Here is a cool application of $k$-Means for image compression (we will discuss a more advanced method in dimensionality reduction later). The idea is incredibly simple. Suppose we have an image that has lot of colors that we wish to compress. One simple way is to reduce the number of colors. One of the compression techniques used by JPG is called run length encoding (RLE). Suppose you have a text like AAAAAAAABB, RLE compresses it to 8A2B. Intuitively, lesser colours will have longer runs and hence better compression.

Suppose we run $k$-Means on the image with a reasonably small $k$ where the data points are the pixels. For example, suppose we decide to use only 64 colours. Then we run $k$-Means with $k=64$. We then get the set of centroids which now correspond to "mean" (or representative) colors. We now replace the color of each pixel with the color provided by its centroid. This way, we quantize an image to have exactly $k$ colors.

Here is a crude computation of the savings achieved. Each pixel in the original image is associated with 24 bits (8 bits each for RGB). So if the image is $128 \times 128$, we need $128 \times 128 \times 24$ bits. Suppose we compressed it into 16 colors only.
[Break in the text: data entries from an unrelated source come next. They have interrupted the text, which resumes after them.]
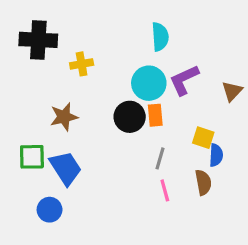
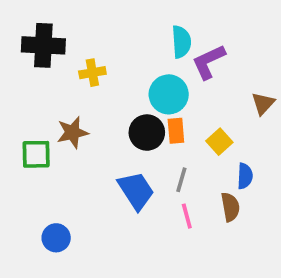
purple L-shape: (184, 80) -> (209, 62), moved
yellow square: (203, 138) -> (219, 142), moved, turned 30
green square: (32, 157) -> (36, 154), moved
blue trapezoid: (66, 168) -> (136, 191), moved

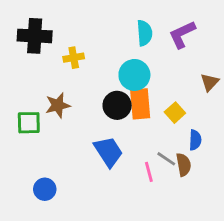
purple L-shape: (209, 62) -> (182, 34), moved
orange rectangle: (176, 131) -> (140, 104), size x1.5
gray line: (181, 180) -> (166, 159), moved, turned -72

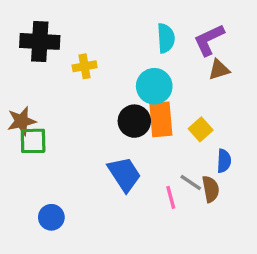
brown triangle: (210, 82) -> (219, 70), moved, turned 30
brown star: (58, 105) -> (22, 121), moved

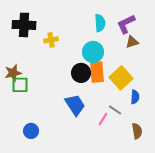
yellow square: (201, 129) -> (121, 78), size x1.6
brown semicircle: (211, 189) -> (137, 131), moved
pink line: (171, 197) -> (103, 119), turned 48

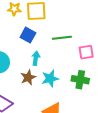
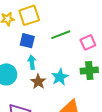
cyan arrow: (36, 58) -> (32, 62), moved

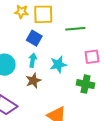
green line: (61, 35) -> (75, 29), moved
cyan star: (60, 77) -> (58, 64), moved

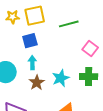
blue square: (34, 38) -> (30, 41), turned -35
pink square: (92, 57) -> (90, 49), turned -35
cyan star: (58, 64) -> (61, 78), moved

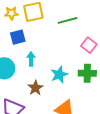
blue square: (30, 41) -> (18, 37), moved
brown star: (37, 83) -> (35, 88), moved

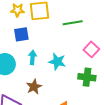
cyan star: (59, 75) -> (57, 62), moved, turned 30

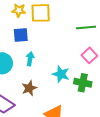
green line: (73, 23) -> (86, 28), moved
cyan star: (57, 62) -> (61, 74), moved

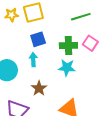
blue square: (21, 35) -> (38, 39), moved
green cross: (83, 83) -> (68, 45), moved

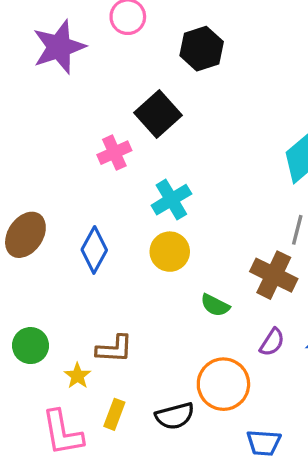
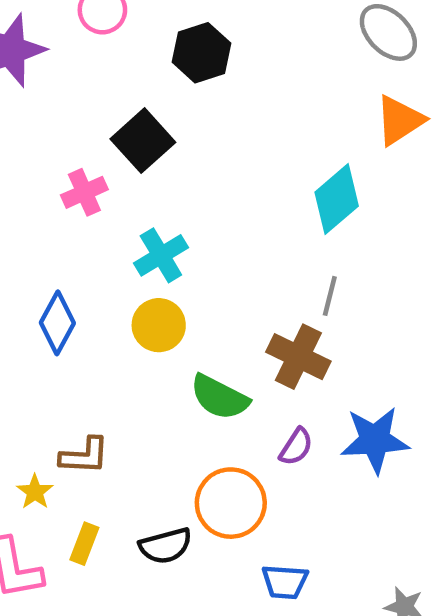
green semicircle: (215, 305) -> (220, 397), size x1.5

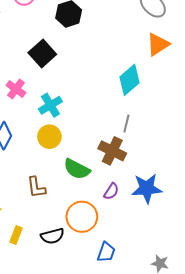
pink cross: (84, 192) -> (16, 89), moved, turned -30
brown L-shape: (84, 456) -> (36, 187), moved, turned 80
blue trapezoid: (285, 582) -> (106, 252), turned -75

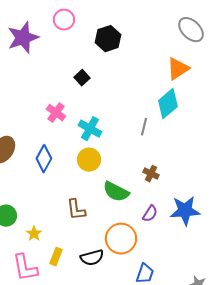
orange triangle: (158, 44) -> (178, 69), moved
black square: (42, 54) -> (82, 78), size x0.6
cyan cross: (50, 105) -> (90, 129), turned -30
gray line: (126, 123) -> (144, 127), moved
brown cross: (112, 151) -> (151, 174), size x0.6

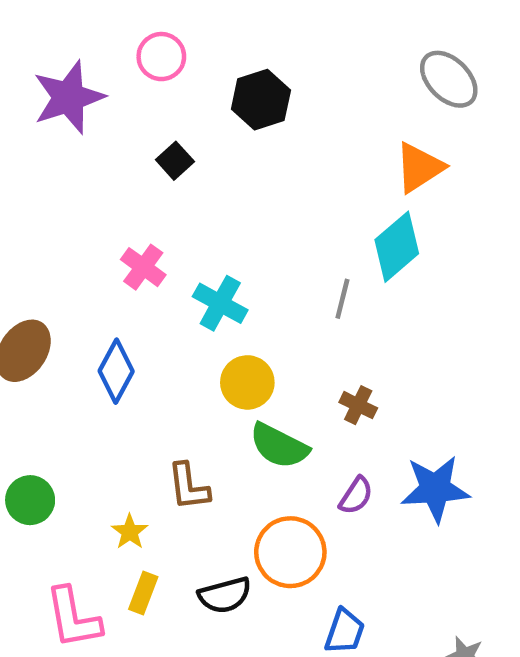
black square: (82, 78) -> (175, 161), moved
yellow circle: (89, 160) -> (247, 382), moved
yellow star: (34, 234) -> (130, 532), moved

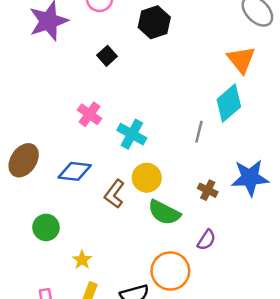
orange triangle: (419, 167) -> (241, 60), turned -36
blue diamond: (116, 371) -> (75, 171), turned 68
brown L-shape: (189, 487) -> (114, 194), moved, turned 44
blue star: (435, 489) -> (250, 178), moved
green circle: (30, 500) -> (46, 227), moved

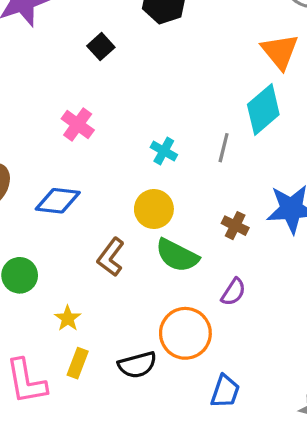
cyan cross: (132, 134) -> (164, 151), moved, size x0.7
brown L-shape: (114, 194) -> (111, 257), moved

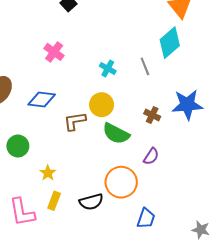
gray line: (224, 148) -> (145, 66), turned -36
brown L-shape: (111, 257) -> (75, 121), moved, turned 45

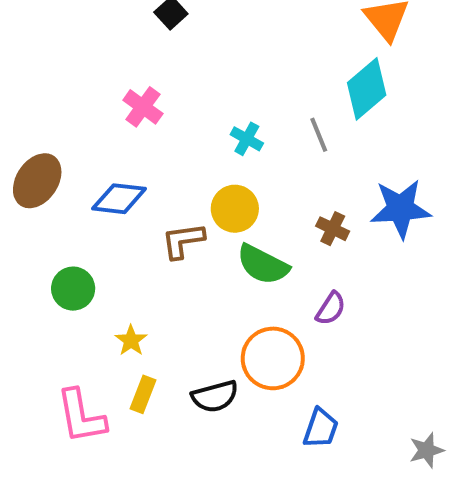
gray star: (201, 230) -> (426, 450), turned -30

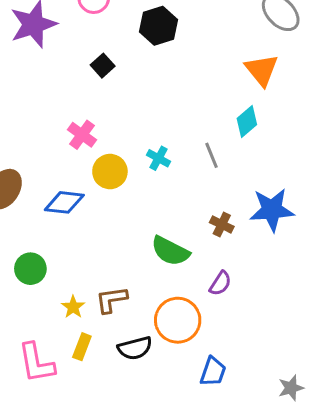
cyan diamond: (367, 89) -> (247, 121), size x0.7
yellow circle: (235, 209) -> (110, 172), moved
brown L-shape: (183, 241) -> (111, 300), moved

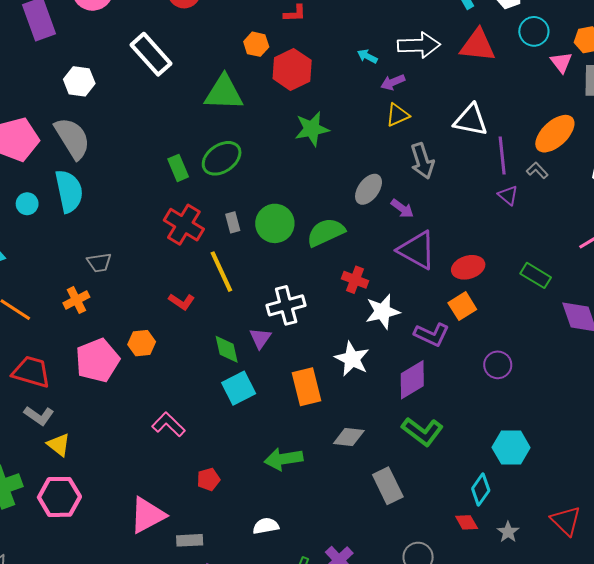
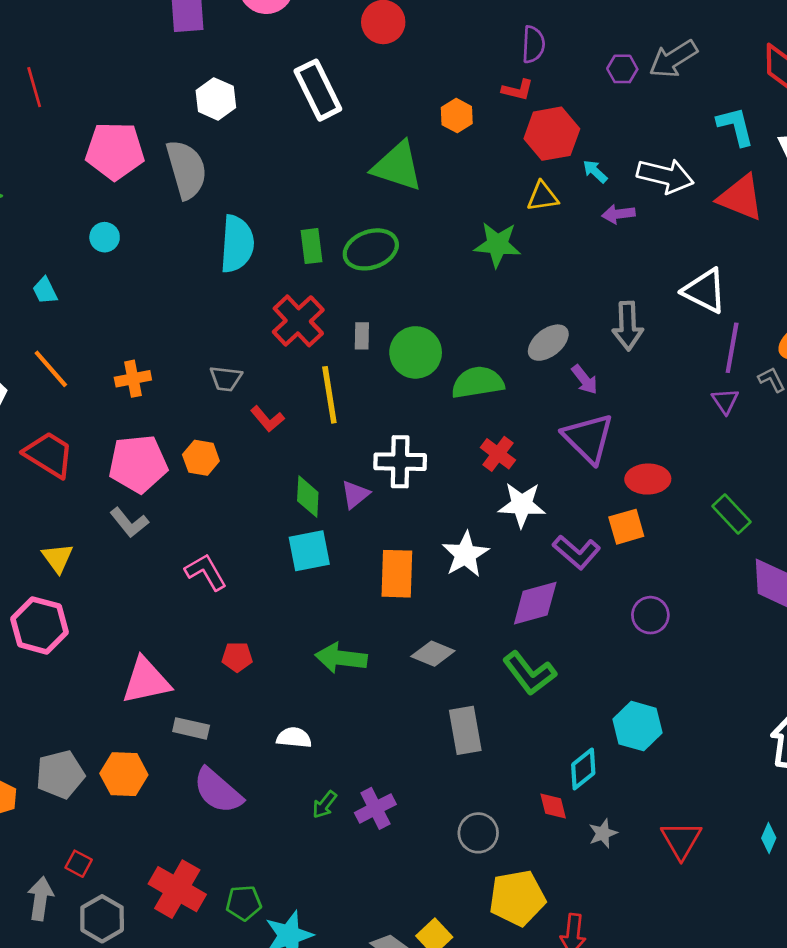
red hexagon: (292, 69) -> (552, 134), moved
yellow triangle: (398, 115) -> (543, 196), moved
cyan semicircle: (69, 191) -> (237, 244), moved
gray trapezoid: (99, 262) -> (226, 379), moved
gray L-shape: (39, 416) -> (129, 522), moved

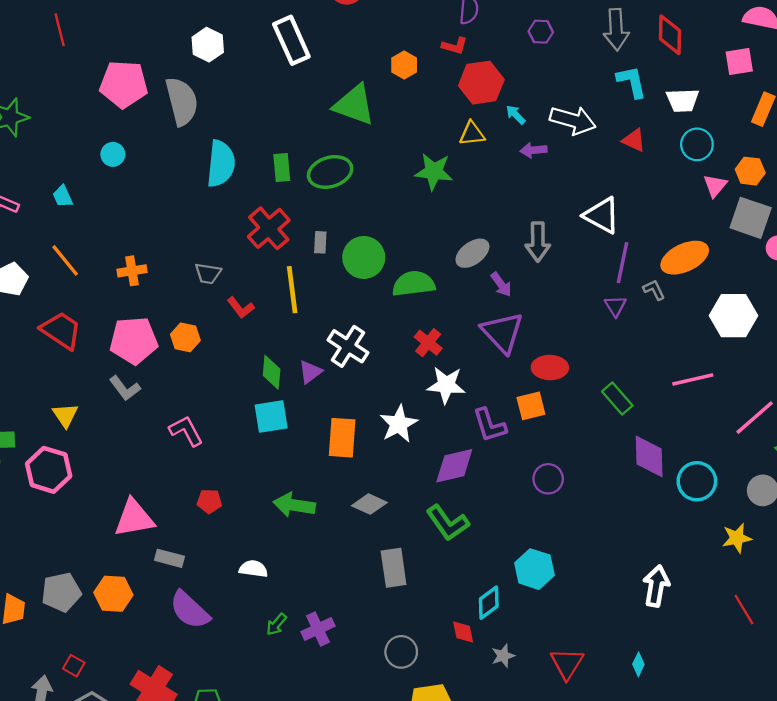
gray arrow: (673, 59) -> (616, 30), moved, turned -63
red triangle: (741, 198) -> (634, 140), size x0.6
white cross: (400, 462) -> (348, 346), turned 30
purple L-shape: (577, 552) -> (490, 425), turned 30

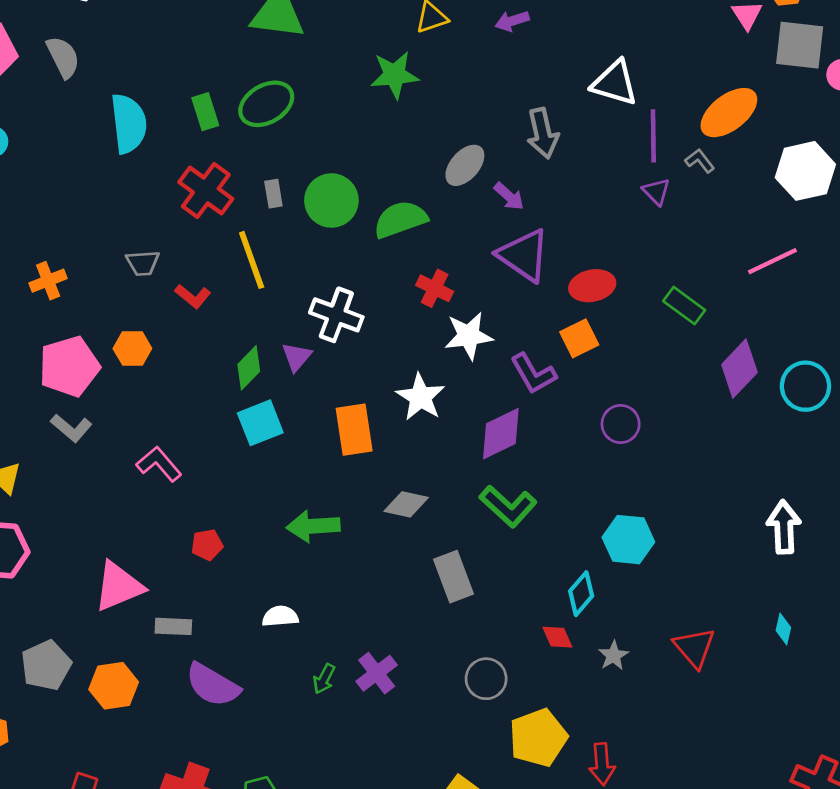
gray semicircle: (182, 101) -> (63, 57), size x0.7
green diamond: (272, 372) -> (249, 368), turned 52
purple diamond: (649, 456) -> (739, 369), turned 57
gray pentagon: (61, 592) -> (46, 665), moved

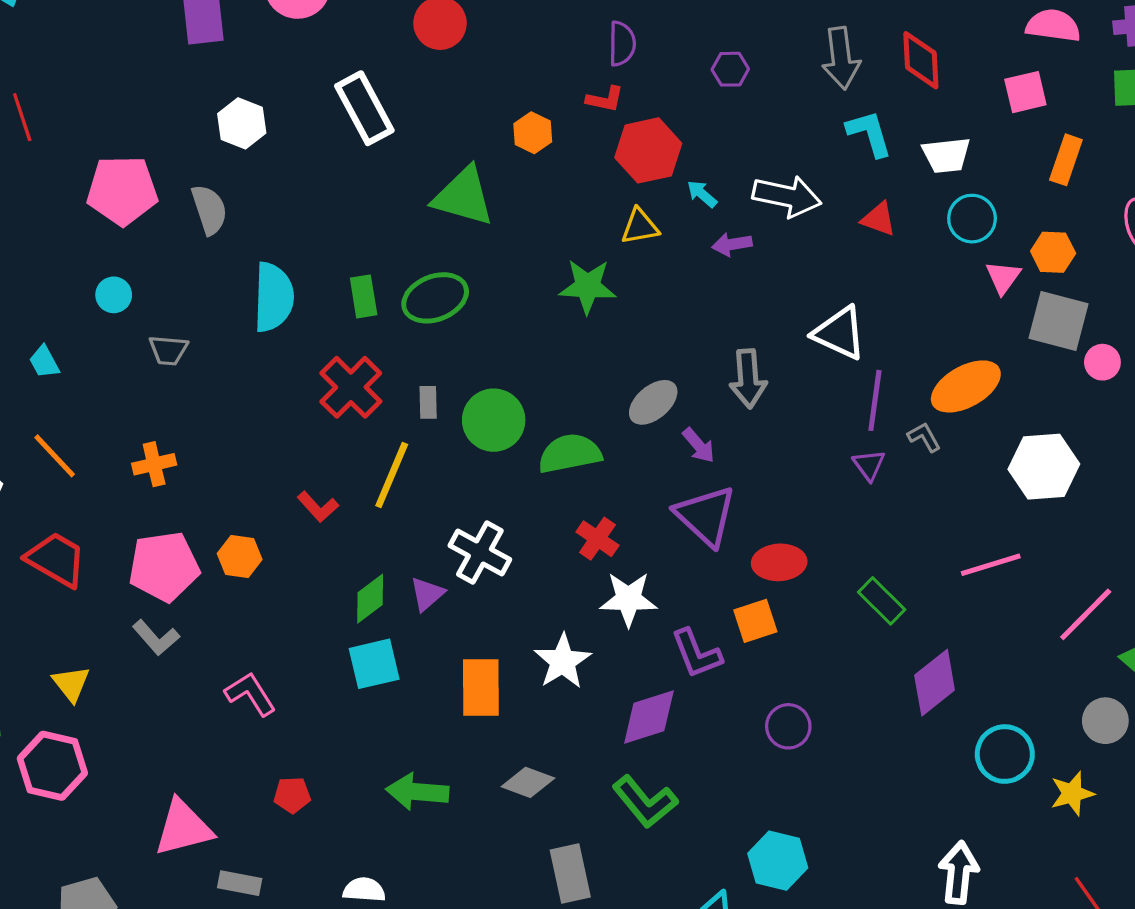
yellow line: (252, 260) -> (392, 475), turned 34
gray trapezoid: (143, 263) -> (168, 350), moved
cyan circle: (805, 386) -> (1005, 754), moved

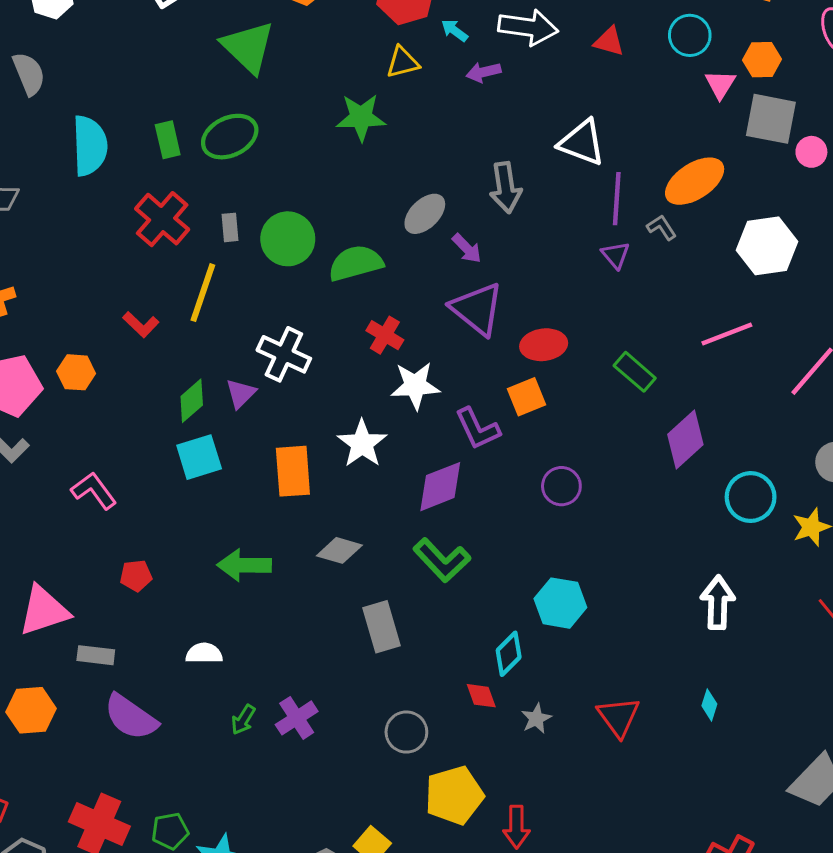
green triangle: (464, 196) -> (248, 47), turned 32

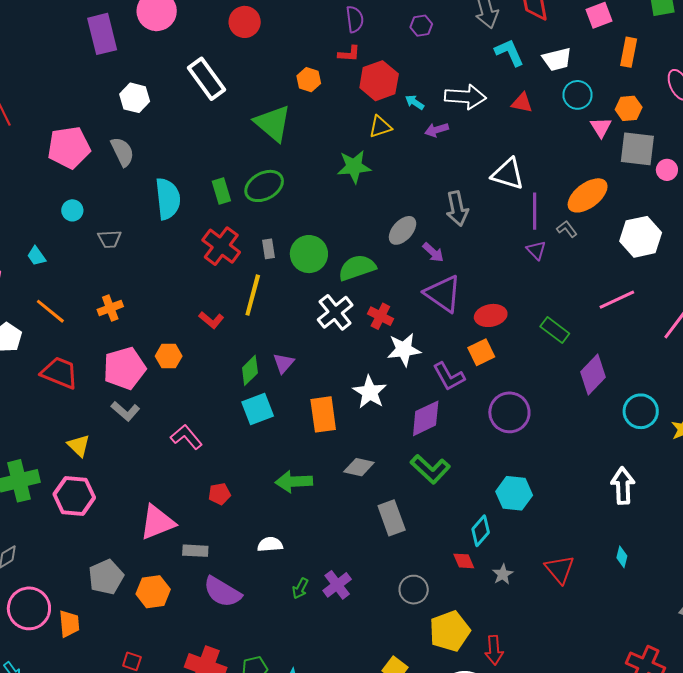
white cross: (284, 354) -> (335, 312), moved, turned 30
purple circle: (561, 486) -> (509, 412), size x1.5

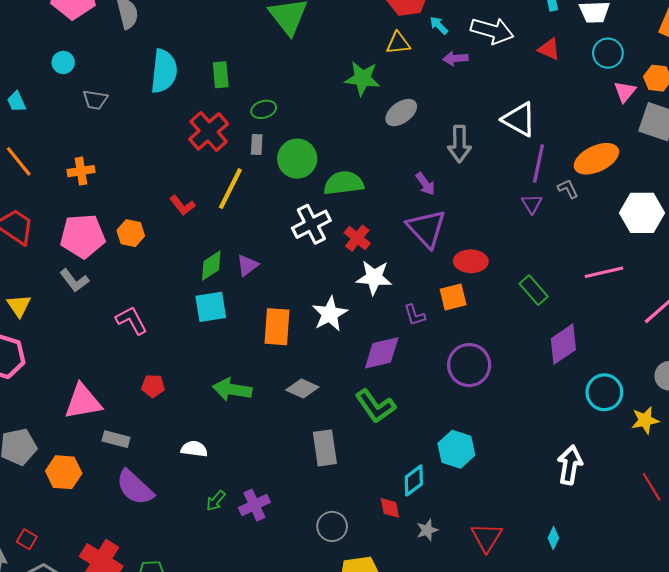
green ellipse: (264, 186) -> (264, 109), moved, size x0.6
gray ellipse: (403, 230) -> (401, 113), moved
purple L-shape: (449, 377) -> (414, 315), size x0.7

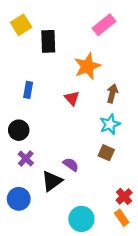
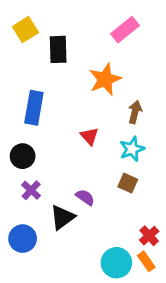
blue rectangle: (28, 90) -> (34, 108), size x1.6
red triangle: (72, 98) -> (89, 136), moved
cyan circle: (81, 219) -> (116, 263), moved

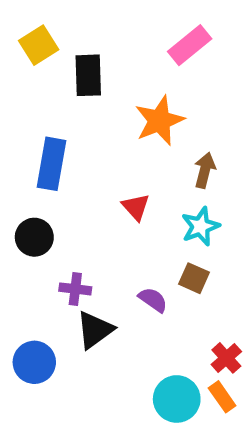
purple cross: (31, 190) -> (75, 289), moved, turned -36
purple semicircle: (85, 197) -> (153, 300), moved

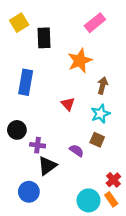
black circle: (34, 237) -> (17, 130), moved
blue circle: (34, 362) -> (29, 192), moved

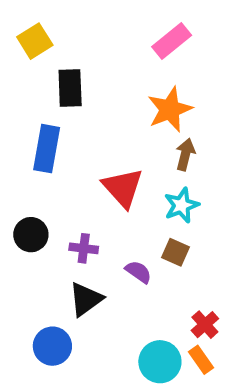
black rectangle: (44, 38) -> (70, 88), moved
orange star: (80, 61) -> (170, 109), moved
red triangle: (68, 104) -> (123, 188), size x1.6
purple cross: (38, 145) -> (84, 248), moved

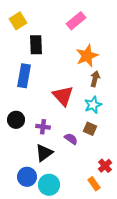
pink rectangle: (172, 41) -> (76, 21), moved
orange rectangle: (201, 360) -> (94, 184), moved
cyan circle: (160, 362) -> (49, 185), moved

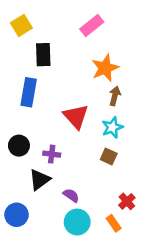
purple semicircle: (71, 139) -> (71, 195), moved
black triangle: (44, 153) -> (40, 180), moved
blue circle: (27, 177) -> (17, 215), moved
cyan circle: (49, 185) -> (77, 222), moved

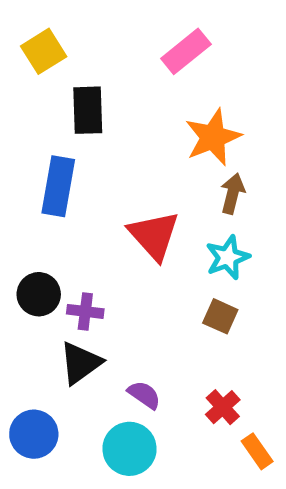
purple cross: (52, 154) -> (85, 311), moved
red cross: (127, 201) -> (223, 407), moved
cyan circle: (77, 222) -> (130, 449), moved
orange rectangle: (114, 223) -> (257, 451), moved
We now need to store two information: a dictionary of the 16 colors (which need $16 \times 24$ bits) and each pixel now can be represented using just 4 bits ($\lg 16 = 4$) and hence needs $128 \times 128 \times 4$. Overall we compressed the image by a factor of 6!!

In the following task, you will do a crude demonstration.

In [193]:
#Do not change anything below
#China is one of the sample figures in sklearn

#Code courtesy: Sklearn
#china is a 3-D array where the first two dimensions are co-ordinates of pixels (row and column)
# and third coordinate is a tuple with 3 values for RGB value
china = datasets.load_sample_image("china.jpg")
china = np.array(china, dtype=np.float64) / 255
china_w, china_h, china_d = tuple(china.shape)
print "Width=%s, Height=%s, Depth=%s" % (china_w, china_h, china_d)
#Convert it to a 2D array for analysis
china_image_array = np.reshape(china, (china_w * china_h, china_d))
print "In 2-D the shape is ", china_image_array.shape

def recreate_image(codebook, labels, w, h):
    """Recreate the (compressed) image from the code book & labels"""
    d = codebook.shape[1]
    image = np.zeros((w, h, d))
    label_idx = 0
    for i in range(w):
        for j in range(h):
            image[i][j] = codebook[labels[label_idx]]
            label_idx += 1
    return image


plt.figure()
ax = plt.axes([0, 0, 1, 1])
plt.axis('off')
plt.title('Original image (96,615 colors)')
plt.imshow(china)
Width=427, Height=640, Depth=3
In 2-D the shape is  (273280, 3)

Out[193]:
<matplotlib.image.AxesImage at 0x7fe9cda51410>
In [194]:
#t1h:

#This task could run for a long time on typical machines
#Let us run K-means with different values of k
# Then using the new centroids, compress the image and display it. 

t1h_start_time = time.time()
plt.figure()
fig,axes = plt.subplots(2, 2, figsize=(15,6))

#the 2d is for convenience
t1h_k_values = [[16, 32], [64,128]]
for i in range(2):
    for j in range(2):
        print "Handling k =", t1h_k_values[i][j]
        #Change below: call Kmeans with k=t1h_k_values [i][j] and random state = 1234
        t1h_kmeans_obj = None
        #Change below: fit the object with china image array variable
        t1h_kmeans_fit = None
        axes[i][j].imshow(recreate_image(t1h_kmeans_fit.cluster_centers_, t1h_kmeans_fit.labels_, china_w, china_h))
        axes[i][j].set_title('Compression with' + str(t1h_k_values[i][j]) + " colors")
        
        axes[i][j].grid(False)
        axes[i][j].get_xaxis().set_ticks([])
        axes[i][j].get_yaxis().set_ticks([])

print "Clustering over entire data took %s seconds" % (time.time() - t1h_start_time)
Handling k = 16
Handling k = 32
Handling k = 64
Handling k = 128
Clustering over entire data took 536.04073596 seconds

<matplotlib.figure.Figure at 0x7fe9cd916690>